Recorded data:
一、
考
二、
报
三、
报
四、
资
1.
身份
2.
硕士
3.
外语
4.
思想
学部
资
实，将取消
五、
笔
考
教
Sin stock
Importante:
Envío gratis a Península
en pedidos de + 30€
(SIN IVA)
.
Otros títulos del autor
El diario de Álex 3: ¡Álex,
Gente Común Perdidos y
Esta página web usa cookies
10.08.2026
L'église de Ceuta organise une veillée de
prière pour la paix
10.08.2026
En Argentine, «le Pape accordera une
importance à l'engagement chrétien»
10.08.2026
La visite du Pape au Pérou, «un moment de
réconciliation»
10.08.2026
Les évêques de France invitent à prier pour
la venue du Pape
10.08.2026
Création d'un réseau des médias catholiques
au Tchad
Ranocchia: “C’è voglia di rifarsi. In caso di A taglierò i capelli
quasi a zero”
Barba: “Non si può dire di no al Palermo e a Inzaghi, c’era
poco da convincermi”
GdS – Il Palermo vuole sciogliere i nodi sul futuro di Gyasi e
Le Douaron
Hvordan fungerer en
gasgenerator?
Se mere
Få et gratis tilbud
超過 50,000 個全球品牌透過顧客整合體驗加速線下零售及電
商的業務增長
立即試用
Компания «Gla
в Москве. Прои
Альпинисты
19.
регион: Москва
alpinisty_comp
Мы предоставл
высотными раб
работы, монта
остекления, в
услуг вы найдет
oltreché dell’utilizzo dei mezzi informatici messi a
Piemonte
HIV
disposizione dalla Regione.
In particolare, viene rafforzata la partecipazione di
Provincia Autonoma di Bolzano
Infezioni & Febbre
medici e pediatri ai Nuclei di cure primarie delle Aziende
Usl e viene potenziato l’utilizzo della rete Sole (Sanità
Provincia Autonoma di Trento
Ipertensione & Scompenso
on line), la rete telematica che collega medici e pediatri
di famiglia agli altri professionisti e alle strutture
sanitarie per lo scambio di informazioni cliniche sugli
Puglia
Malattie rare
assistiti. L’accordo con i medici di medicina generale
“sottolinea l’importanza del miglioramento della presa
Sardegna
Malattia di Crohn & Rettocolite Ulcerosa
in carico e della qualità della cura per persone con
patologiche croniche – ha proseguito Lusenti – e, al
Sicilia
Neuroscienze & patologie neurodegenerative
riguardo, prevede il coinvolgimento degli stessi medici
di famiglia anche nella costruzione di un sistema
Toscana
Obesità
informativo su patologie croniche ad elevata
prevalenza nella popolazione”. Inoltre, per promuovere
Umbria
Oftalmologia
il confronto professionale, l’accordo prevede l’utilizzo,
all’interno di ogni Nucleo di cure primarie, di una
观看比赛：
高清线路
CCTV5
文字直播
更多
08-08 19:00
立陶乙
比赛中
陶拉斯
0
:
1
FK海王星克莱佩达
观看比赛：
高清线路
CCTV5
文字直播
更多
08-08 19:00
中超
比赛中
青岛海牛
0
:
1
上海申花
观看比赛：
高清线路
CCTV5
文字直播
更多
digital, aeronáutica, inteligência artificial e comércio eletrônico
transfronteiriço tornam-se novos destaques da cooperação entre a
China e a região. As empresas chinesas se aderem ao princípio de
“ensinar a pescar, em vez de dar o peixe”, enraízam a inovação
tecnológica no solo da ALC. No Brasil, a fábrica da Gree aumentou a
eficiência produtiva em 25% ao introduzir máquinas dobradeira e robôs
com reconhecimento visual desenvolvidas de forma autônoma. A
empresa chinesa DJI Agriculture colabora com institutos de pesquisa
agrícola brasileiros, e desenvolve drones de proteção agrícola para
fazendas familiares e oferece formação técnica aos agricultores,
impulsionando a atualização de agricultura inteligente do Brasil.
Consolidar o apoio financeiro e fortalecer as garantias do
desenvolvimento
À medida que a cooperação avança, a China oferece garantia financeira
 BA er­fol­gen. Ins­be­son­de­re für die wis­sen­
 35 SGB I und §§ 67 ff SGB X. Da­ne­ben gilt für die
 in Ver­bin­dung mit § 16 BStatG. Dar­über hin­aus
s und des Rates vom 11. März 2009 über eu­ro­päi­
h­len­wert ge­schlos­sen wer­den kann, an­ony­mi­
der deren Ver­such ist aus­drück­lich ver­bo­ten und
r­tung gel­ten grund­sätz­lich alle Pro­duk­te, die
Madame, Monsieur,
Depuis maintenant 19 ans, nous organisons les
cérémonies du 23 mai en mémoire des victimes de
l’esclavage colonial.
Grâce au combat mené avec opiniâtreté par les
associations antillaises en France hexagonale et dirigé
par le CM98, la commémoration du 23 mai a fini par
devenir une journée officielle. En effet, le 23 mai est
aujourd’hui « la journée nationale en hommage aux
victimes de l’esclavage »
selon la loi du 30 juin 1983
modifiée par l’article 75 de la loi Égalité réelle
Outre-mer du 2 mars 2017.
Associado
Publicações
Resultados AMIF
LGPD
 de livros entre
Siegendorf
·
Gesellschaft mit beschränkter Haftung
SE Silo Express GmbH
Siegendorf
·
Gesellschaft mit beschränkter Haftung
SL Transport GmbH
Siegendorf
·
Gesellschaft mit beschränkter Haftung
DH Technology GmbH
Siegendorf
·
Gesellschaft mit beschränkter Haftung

**Task description:**
What is needed is an exact transcription of every record above.

**Your solution:**
一、
考
二、
报
三、
报
四、
资
1.
身份
2.
硕士
3.
外语
4.
思想
学部
资
实，将取消
五、
笔
考
教
Sin stock
Importante:
Envío gratis a Península
en pedidos de + 30€
(SIN IVA)
.
Otros títulos del autor
El diario de Álex 3: ¡Álex,
Gente Común Perdidos y
Esta página web usa cookies
10.08.2026
L'église de Ceuta organise une veillée de
prière pour la paix
10.08.2026
En Argentine, «le Pape accordera une
importance à l'engagement chrétien»
10.08.2026
La visite du Pape au Pérou, «un moment de
réconciliation»
10.08.2026
Les évêques de France invitent à prier pour
la venue du Pape
10.08.2026
Création d'un réseau des médias catholiques
au Tchad
Ranocchia: “C’è voglia di rifarsi. In caso di A taglierò i capelli
quasi a zero”
Barba: “Non si può dire di no al Palermo e a Inzaghi, c’era
poco da convincermi”
GdS – Il Palermo vuole sciogliere i nodi sul futuro di Gyasi e
Le Douaron
Hvordan fungerer en
gasgenerator?
Se mere
Få et gratis tilbud
超過 50,000 個全球品牌透過顧客整合體驗加速線下零售及電
商的業務增長
立即試用
Компания «Gla
в Москве. Прои
Альпинисты
19.
регион: Москва
alpinisty_comp
Мы предоставл
высотными раб
работы, монта
остекления, в
услуг вы найдет
oltreché dell’utilizzo dei mezzi informatici messi a
Piemonte
HIV
disposizione dalla Regione.
In particolare, viene rafforzata la partecipazione di
Provincia Autonoma di Bolzano
Infezioni & Febbre
medici e pediatri ai Nuclei di cure primarie delle Aziende
Usl e viene potenziato l’utilizzo della rete Sole (Sanità
Provincia Autonoma di Trento
Ipertensione & Scompenso
on line), la rete telematica che collega medici e pediatri
di famiglia agli altri professionisti e alle strutture
sanitarie per lo scambio di informazioni cliniche sugli
Puglia
Malattie rare
assistiti. L’accordo con i medici di medicina generale
“sottolinea l’importanza del miglioramento della presa
Sardegna
Malattia di Crohn & Rettocolite Ulcerosa
in carico e della qualità della cura per persone con
patologiche croniche – ha proseguito Lusenti – e, al
Sicilia
Neuroscienze & patologie neurodegenerative
riguardo, prevede il coinvolgimento degli stessi medici
di famiglia anche nella costruzione di un sistema
Toscana
Obesità
informativo su patologie croniche ad elevata
prevalenza nella popolazione”. Inoltre, per promuovere
Umbria
Oftalmologia
il confronto professionale, l’accordo prevede l’utilizzo,
all’interno di ogni Nucleo di cure primarie, di una
观看比赛：
高清线路
CCTV5
文字直播
更多
08-08 19:00
立陶乙
比赛中
陶拉斯
0
:
1
FK海王星克莱佩达
观看比赛：
高清线路
CCTV5
文字直播
更多
08-08 19:00
中超
比赛中
青岛海牛
0
:
1
上海申花
观看比赛：
高清线路
CCTV5
文字直播
更多
digital, aeronáutica, inteligência artificial e comércio eletrônico
transfronteiriço tornam-se novos destaques da cooperação entre a
China e a região. As empresas chinesas se aderem ao princípio de
“ensinar a pescar, em vez de dar o peixe”, enraízam a inovação
tecnológica no solo da ALC. No Brasil, a fábrica da Gree aumentou a
eficiência produtiva em 25% ao introduzir máquinas dobradeira e robôs
com reconhecimento visual desenvolvidas de forma autônoma. A
empresa chinesa DJI Agriculture colabora com institutos de pesquisa
agrícola brasileiros, e desenvolve drones de proteção agrícola para
fazendas familiares e oferece formação técnica aos agricultores,
impulsionando a atualização de agricultura inteligente do Brasil.
Consolidar o apoio financeiro e fortalecer as garantias do
desenvolvimento
À medida que a cooperação avança, a China oferece garantia financeira
 BA er­fol­gen. Ins­be­son­de­re für die wis­sen­
 35 SGB I und §§ 67 ff SGB X. Da­ne­ben gilt für die
 in Ver­bin­dung mit § 16 BStatG. Dar­über hin­aus
s und des Rates vom 11. März 2009 über eu­ro­päi­
h­len­wert ge­schlos­sen wer­den kann, an­ony­mi­
der deren Ver­such ist aus­drück­lich ver­bo­ten und
r­tung gel­ten grund­sätz­lich alle Pro­duk­te, die
Madame, Monsieur,
Depuis maintenant 19 ans, nous organisons les
cérémonies du 23 mai en mémoire des victimes de
l’esclavage colonial.
Grâce au combat mené avec opiniâtreté par les
associations antillaises en France hexagonale et dirigé
par le CM98, la commémoration du 23 mai a fini par
devenir une journée officielle. En effet, le 23 mai est
aujourd’hui « la journée nationale en hommage aux
victimes de l’esclavage »
selon la loi du 30 juin 1983
modifiée par l’article 75 de la loi Égalité réelle
Outre-mer du 2 mars 2017.
Associado
Publicações
Resultados AMIF
LGPD
 de livros entre
Siegendorf
·
Gesellschaft mit beschränkter Haftung
SE Silo Express GmbH
Siegendorf
·
Gesellschaft mit beschränkter Haftung
SL Transport GmbH
Siegendorf
·
Gesellschaft mit beschränkter Haftung
DH Technology GmbH
Siegendorf
·
Gesellschaft mit beschränkter Haftung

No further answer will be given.